Work task ::
Filter by the string "transactions": return the lines of the material that contain it.

The records ::
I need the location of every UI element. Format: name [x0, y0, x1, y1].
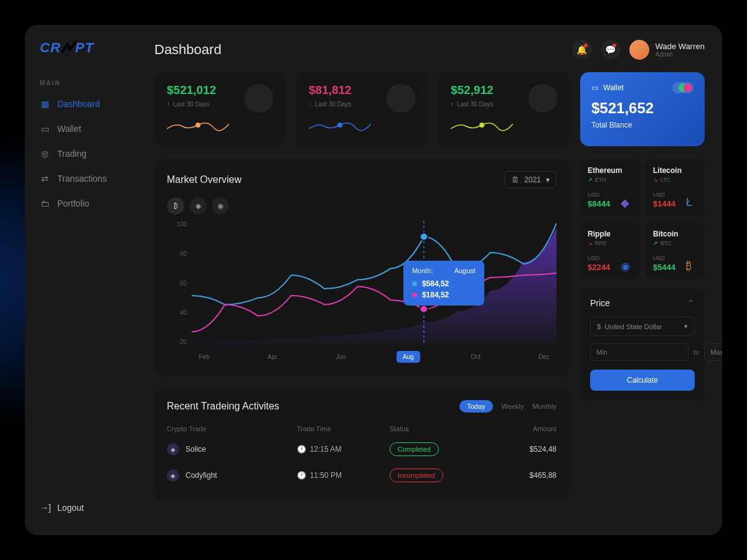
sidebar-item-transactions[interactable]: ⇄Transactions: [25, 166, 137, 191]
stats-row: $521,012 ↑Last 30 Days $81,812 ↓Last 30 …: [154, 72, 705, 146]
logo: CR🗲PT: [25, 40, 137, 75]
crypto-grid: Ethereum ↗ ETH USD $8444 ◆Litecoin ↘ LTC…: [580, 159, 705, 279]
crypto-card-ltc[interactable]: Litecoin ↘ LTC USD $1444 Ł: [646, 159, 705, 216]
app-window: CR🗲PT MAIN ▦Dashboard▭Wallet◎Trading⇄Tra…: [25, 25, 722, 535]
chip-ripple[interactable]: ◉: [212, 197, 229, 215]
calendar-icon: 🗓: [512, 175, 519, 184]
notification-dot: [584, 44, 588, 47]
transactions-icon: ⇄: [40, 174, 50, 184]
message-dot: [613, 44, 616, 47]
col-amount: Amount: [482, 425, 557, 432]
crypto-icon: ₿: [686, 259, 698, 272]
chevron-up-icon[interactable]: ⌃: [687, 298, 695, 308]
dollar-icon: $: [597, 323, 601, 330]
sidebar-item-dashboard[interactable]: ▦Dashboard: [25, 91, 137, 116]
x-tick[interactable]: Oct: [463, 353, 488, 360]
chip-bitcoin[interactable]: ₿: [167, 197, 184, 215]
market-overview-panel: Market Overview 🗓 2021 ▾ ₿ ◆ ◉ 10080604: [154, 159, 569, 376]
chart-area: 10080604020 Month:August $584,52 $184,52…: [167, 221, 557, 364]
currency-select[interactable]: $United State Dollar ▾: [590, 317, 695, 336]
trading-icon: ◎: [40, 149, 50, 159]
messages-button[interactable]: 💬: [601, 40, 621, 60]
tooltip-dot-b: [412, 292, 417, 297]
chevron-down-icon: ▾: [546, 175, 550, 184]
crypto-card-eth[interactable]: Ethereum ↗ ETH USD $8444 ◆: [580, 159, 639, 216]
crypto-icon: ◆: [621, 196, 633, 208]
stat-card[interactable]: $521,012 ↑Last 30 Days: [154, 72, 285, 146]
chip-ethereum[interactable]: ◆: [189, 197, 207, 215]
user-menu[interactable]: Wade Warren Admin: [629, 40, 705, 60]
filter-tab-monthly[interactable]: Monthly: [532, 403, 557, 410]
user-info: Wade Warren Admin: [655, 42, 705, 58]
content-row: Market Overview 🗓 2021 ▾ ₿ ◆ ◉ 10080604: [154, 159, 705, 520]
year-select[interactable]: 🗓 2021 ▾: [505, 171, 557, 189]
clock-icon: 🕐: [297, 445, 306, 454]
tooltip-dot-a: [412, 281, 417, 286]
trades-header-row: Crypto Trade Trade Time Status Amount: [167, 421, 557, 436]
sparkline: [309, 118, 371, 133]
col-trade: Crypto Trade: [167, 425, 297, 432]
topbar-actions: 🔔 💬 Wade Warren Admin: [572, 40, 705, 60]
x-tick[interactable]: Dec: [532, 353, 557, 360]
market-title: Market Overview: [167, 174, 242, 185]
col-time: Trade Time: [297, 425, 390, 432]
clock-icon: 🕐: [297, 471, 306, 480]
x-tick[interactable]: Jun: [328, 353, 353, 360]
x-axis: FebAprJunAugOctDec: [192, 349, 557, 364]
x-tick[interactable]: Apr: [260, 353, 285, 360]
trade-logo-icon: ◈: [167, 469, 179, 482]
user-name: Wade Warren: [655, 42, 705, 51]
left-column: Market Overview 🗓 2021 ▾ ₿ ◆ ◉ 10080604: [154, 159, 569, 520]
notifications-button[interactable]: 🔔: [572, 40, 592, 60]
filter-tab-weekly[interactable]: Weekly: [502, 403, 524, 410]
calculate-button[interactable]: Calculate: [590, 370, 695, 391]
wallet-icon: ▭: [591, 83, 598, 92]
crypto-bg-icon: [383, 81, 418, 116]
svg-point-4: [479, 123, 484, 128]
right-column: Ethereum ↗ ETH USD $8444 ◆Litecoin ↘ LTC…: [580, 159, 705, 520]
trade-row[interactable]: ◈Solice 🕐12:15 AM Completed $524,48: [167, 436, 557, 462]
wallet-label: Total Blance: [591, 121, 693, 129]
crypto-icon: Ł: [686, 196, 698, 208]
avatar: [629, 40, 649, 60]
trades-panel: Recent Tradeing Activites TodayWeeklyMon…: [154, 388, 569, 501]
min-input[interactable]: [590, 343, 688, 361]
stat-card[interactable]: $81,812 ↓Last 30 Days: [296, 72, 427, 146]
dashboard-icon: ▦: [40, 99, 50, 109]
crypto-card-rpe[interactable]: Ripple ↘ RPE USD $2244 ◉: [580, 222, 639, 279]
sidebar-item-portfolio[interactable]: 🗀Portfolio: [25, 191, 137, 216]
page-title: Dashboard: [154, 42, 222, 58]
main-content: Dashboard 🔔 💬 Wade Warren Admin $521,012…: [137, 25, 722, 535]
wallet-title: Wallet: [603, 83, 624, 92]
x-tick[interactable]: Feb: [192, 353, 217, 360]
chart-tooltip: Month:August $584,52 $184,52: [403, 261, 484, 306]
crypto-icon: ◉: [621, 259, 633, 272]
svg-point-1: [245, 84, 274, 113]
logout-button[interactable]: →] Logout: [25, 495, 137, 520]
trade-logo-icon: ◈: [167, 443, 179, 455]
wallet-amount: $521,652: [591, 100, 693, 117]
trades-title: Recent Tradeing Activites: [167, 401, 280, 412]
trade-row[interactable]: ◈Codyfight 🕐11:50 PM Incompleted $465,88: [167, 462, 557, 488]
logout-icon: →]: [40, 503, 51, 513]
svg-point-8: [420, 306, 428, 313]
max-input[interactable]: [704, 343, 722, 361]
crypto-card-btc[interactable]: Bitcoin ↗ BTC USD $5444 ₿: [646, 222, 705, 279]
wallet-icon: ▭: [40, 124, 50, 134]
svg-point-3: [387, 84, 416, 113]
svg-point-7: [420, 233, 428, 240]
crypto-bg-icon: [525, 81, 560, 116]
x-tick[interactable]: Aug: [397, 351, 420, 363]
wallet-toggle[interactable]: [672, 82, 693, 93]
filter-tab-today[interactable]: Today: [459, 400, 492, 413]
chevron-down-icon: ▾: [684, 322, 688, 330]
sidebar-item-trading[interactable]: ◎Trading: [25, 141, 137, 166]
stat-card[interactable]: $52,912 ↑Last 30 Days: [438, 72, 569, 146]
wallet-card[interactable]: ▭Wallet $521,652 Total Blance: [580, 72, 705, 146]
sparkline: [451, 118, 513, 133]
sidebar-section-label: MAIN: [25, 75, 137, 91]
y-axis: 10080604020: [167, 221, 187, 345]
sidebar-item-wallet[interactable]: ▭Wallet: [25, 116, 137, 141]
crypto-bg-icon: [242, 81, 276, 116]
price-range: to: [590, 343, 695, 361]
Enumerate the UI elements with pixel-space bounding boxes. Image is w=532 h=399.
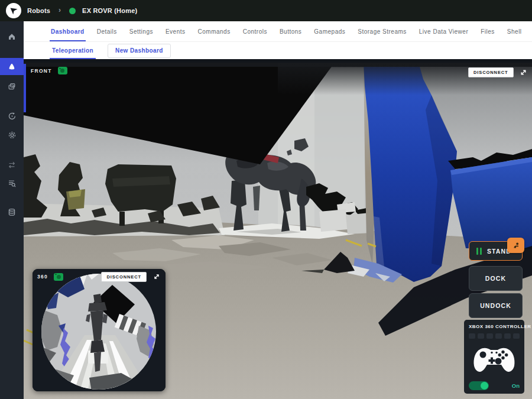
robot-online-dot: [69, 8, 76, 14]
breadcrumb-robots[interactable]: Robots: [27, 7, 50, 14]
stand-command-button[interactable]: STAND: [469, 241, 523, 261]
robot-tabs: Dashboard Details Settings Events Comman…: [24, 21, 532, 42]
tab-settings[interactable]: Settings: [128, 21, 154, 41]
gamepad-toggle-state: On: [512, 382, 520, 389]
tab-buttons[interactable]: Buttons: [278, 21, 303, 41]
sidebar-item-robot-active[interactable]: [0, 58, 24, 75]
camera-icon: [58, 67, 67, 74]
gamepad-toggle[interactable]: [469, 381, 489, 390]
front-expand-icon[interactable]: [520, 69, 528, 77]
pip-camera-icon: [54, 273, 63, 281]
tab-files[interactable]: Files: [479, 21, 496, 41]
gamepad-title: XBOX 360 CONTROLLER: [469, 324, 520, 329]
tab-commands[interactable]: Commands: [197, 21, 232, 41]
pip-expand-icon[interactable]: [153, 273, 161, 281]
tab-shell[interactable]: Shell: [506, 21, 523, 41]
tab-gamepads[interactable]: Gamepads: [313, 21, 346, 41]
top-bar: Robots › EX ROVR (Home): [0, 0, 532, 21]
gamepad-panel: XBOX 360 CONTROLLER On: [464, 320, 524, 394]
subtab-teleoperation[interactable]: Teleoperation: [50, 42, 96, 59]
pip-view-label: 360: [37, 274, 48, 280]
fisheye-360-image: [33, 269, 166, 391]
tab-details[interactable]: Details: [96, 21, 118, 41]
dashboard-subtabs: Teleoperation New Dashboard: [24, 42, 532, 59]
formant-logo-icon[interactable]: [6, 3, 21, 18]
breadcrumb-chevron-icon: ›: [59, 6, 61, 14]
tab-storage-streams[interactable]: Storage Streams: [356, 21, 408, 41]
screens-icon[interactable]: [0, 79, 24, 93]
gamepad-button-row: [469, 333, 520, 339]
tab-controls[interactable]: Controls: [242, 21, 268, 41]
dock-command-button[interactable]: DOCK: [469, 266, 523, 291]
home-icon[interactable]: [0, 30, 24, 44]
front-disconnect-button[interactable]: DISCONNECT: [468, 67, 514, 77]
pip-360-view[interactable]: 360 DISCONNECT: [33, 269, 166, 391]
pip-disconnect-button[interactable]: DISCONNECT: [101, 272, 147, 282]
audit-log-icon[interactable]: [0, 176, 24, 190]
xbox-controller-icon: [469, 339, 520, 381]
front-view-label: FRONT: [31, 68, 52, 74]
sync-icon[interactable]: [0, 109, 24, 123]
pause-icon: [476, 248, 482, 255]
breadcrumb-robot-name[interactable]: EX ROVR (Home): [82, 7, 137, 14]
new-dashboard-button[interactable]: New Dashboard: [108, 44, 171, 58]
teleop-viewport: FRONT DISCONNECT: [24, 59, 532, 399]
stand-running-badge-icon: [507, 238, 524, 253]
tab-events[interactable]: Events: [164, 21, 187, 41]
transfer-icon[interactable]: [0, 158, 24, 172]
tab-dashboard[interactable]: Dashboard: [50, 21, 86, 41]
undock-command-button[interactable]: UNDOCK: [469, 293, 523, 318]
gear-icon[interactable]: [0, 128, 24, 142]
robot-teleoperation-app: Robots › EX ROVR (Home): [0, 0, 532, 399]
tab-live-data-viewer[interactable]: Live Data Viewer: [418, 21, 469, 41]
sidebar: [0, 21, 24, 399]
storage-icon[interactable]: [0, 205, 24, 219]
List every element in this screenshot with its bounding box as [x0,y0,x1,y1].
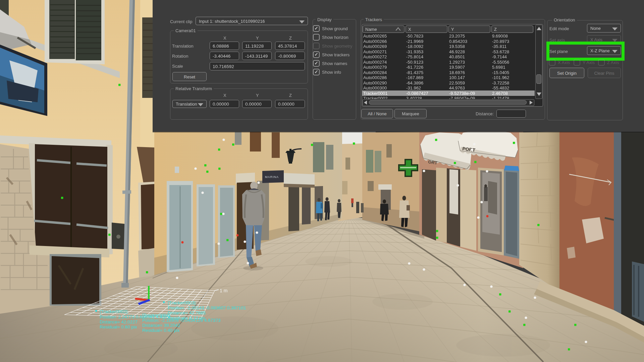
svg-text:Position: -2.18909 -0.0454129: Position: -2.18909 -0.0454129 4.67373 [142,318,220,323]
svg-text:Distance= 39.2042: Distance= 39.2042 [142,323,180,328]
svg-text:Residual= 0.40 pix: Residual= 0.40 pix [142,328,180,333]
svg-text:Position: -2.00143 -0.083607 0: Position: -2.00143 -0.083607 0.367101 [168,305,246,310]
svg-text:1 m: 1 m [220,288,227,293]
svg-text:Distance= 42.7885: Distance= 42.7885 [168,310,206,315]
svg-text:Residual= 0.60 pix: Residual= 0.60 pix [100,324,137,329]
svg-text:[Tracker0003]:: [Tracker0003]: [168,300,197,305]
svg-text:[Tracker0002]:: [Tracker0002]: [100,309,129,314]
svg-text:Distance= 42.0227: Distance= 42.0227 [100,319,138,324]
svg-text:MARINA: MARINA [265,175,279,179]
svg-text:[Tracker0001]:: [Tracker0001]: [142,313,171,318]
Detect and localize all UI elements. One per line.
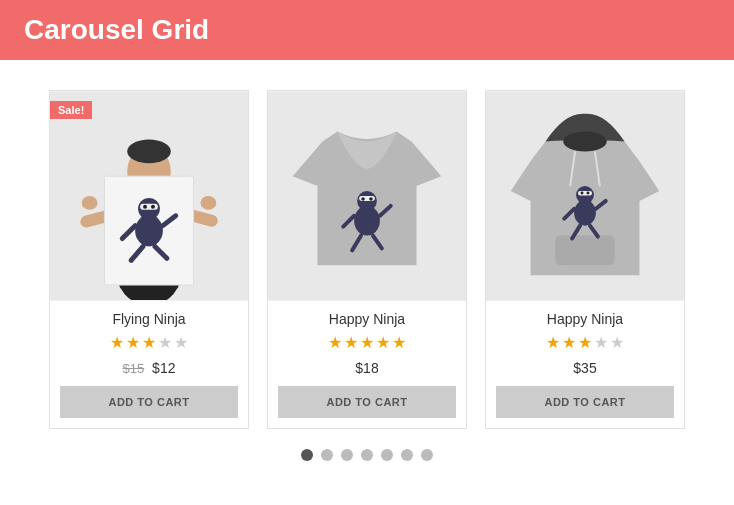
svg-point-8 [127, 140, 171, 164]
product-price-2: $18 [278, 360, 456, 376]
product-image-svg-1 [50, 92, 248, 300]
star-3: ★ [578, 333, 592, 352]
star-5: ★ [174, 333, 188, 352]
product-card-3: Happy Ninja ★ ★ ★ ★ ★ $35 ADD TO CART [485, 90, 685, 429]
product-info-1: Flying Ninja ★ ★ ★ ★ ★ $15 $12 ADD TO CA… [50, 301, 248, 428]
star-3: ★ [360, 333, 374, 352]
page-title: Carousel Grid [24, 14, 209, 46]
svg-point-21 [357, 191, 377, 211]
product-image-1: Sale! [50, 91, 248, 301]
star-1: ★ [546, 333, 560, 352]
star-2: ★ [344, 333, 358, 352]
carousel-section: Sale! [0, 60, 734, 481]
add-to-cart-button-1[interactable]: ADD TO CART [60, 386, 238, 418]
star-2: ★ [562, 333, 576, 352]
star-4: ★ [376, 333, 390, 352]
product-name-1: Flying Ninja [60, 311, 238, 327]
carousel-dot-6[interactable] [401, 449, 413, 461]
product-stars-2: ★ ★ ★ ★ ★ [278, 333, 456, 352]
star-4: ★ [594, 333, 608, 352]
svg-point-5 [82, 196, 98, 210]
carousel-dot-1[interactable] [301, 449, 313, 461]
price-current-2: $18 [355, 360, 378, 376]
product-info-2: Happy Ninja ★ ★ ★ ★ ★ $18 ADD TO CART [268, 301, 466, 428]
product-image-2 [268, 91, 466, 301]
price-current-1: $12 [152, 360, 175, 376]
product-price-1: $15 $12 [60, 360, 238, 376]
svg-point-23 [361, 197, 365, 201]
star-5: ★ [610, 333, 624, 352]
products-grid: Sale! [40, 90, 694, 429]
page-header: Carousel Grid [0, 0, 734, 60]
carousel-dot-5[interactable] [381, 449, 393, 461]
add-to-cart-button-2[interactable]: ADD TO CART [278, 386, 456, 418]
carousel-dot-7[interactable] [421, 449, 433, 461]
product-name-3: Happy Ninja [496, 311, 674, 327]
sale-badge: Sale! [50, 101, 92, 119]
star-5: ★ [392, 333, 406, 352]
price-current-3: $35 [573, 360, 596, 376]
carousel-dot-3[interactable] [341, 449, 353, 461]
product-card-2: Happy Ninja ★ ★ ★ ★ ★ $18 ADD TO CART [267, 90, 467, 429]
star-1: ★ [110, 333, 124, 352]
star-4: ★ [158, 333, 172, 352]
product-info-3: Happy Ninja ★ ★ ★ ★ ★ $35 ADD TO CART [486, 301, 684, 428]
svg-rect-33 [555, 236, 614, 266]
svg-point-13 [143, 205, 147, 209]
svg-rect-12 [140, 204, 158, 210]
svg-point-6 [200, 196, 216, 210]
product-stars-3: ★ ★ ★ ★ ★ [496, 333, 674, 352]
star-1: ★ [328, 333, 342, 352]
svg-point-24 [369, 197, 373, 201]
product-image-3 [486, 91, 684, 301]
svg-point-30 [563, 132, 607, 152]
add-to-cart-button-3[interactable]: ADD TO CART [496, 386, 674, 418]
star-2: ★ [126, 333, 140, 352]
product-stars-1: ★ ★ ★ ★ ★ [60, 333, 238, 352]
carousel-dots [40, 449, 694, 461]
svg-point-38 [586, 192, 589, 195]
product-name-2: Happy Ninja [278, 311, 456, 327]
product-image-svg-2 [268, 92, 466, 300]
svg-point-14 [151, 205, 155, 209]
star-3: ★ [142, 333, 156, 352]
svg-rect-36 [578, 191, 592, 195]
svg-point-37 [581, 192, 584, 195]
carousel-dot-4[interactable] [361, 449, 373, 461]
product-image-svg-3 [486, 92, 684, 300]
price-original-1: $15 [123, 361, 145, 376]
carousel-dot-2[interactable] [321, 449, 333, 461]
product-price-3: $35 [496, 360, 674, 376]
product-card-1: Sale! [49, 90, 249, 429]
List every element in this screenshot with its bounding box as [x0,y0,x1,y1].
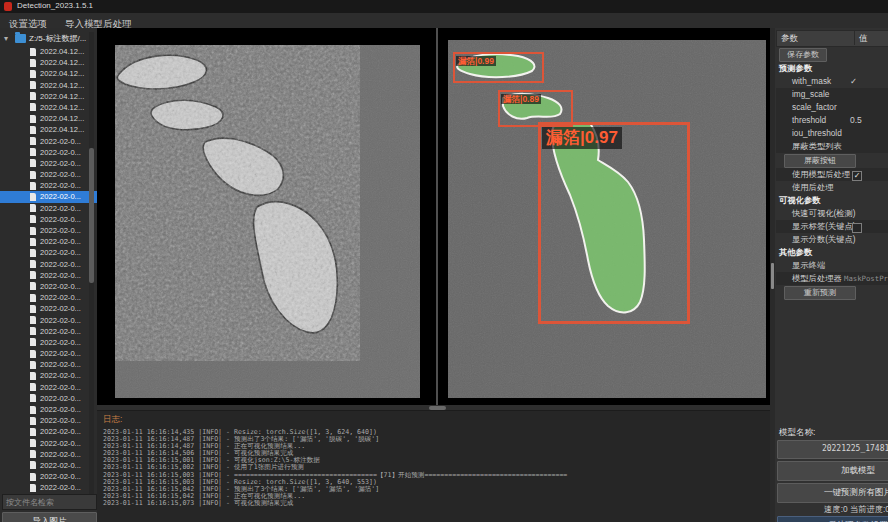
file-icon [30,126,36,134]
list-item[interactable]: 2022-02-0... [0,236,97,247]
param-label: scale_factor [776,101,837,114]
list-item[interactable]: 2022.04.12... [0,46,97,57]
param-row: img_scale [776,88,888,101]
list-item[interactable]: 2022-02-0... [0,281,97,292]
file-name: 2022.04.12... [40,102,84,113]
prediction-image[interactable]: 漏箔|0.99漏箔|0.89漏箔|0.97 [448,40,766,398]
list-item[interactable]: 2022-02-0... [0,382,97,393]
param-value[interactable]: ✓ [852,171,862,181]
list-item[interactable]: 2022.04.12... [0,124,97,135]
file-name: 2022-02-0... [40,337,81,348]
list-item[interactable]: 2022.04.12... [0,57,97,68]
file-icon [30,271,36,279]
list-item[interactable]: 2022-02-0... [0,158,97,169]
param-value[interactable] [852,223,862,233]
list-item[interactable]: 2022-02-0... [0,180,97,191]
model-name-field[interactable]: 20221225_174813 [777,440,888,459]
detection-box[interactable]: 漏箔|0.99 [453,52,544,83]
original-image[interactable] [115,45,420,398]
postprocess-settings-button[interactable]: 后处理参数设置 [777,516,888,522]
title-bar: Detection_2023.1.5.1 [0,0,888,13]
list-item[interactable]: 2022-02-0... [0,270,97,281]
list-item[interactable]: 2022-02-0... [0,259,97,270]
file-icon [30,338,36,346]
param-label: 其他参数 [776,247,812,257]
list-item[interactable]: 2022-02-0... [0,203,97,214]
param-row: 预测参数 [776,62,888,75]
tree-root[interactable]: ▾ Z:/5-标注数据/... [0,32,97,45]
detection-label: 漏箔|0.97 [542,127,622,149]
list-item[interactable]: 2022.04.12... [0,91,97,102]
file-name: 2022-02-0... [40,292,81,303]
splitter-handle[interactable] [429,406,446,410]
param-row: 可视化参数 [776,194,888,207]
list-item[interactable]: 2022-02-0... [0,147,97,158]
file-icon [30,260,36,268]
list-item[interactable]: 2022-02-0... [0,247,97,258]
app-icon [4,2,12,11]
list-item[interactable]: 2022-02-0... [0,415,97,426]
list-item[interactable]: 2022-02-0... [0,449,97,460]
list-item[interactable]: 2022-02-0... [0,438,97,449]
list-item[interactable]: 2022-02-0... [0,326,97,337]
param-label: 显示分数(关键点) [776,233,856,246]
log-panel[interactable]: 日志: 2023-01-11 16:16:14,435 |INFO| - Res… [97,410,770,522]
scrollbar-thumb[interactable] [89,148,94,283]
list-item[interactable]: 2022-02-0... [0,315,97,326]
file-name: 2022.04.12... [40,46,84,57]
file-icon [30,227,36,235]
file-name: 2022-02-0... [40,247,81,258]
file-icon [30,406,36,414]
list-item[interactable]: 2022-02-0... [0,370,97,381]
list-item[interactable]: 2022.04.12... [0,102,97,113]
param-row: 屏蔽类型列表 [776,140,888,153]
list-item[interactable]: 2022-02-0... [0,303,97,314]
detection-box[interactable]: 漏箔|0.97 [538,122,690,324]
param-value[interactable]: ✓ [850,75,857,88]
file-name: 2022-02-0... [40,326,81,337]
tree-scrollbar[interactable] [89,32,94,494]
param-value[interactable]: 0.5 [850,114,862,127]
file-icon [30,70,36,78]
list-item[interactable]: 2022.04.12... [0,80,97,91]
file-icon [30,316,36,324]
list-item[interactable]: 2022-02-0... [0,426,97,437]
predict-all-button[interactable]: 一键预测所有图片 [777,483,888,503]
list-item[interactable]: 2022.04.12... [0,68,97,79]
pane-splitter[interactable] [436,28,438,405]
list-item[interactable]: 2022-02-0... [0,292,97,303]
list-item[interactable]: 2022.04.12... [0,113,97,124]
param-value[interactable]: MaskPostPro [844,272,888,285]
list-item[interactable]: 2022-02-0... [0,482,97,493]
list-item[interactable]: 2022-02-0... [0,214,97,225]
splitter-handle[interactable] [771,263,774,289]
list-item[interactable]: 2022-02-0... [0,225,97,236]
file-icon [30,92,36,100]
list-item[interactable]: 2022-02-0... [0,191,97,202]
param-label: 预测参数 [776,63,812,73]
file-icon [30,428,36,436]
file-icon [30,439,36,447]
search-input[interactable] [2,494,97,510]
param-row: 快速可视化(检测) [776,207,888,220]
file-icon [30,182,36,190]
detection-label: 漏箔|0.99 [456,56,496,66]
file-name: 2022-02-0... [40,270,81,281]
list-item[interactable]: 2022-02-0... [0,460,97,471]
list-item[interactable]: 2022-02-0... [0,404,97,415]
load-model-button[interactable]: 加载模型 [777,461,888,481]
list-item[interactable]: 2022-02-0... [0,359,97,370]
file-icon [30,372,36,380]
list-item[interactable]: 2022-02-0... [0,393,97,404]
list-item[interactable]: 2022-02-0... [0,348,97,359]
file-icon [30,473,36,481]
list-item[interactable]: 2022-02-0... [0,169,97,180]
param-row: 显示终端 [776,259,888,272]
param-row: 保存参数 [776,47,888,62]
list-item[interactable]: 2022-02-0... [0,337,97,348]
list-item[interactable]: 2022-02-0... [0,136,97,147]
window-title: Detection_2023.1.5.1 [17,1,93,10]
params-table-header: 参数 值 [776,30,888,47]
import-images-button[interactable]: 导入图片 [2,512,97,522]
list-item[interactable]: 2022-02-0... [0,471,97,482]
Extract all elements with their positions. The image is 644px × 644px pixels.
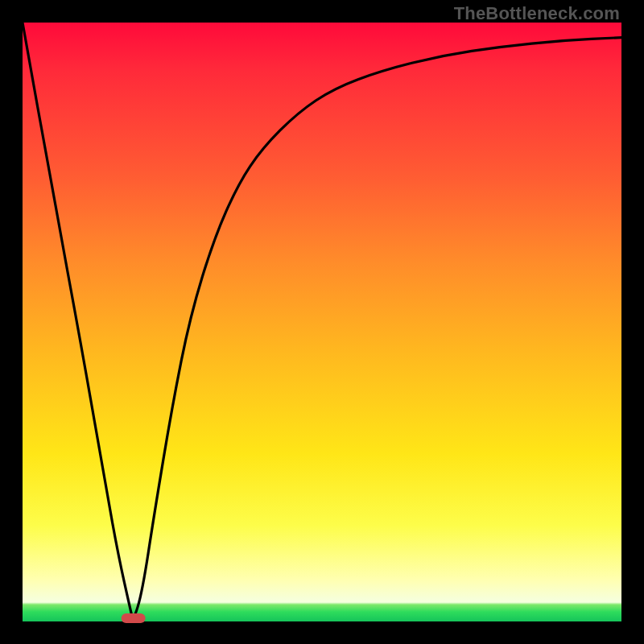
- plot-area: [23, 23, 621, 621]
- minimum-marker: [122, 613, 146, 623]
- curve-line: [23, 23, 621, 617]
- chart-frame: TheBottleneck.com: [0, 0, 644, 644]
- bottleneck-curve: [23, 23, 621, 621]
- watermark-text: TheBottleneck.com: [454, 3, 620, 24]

Answer space ::
sidebar-item-transactions[interactable]: ⇄Transactions: [25, 166, 137, 191]
transactions-icon: ⇄: [40, 174, 50, 184]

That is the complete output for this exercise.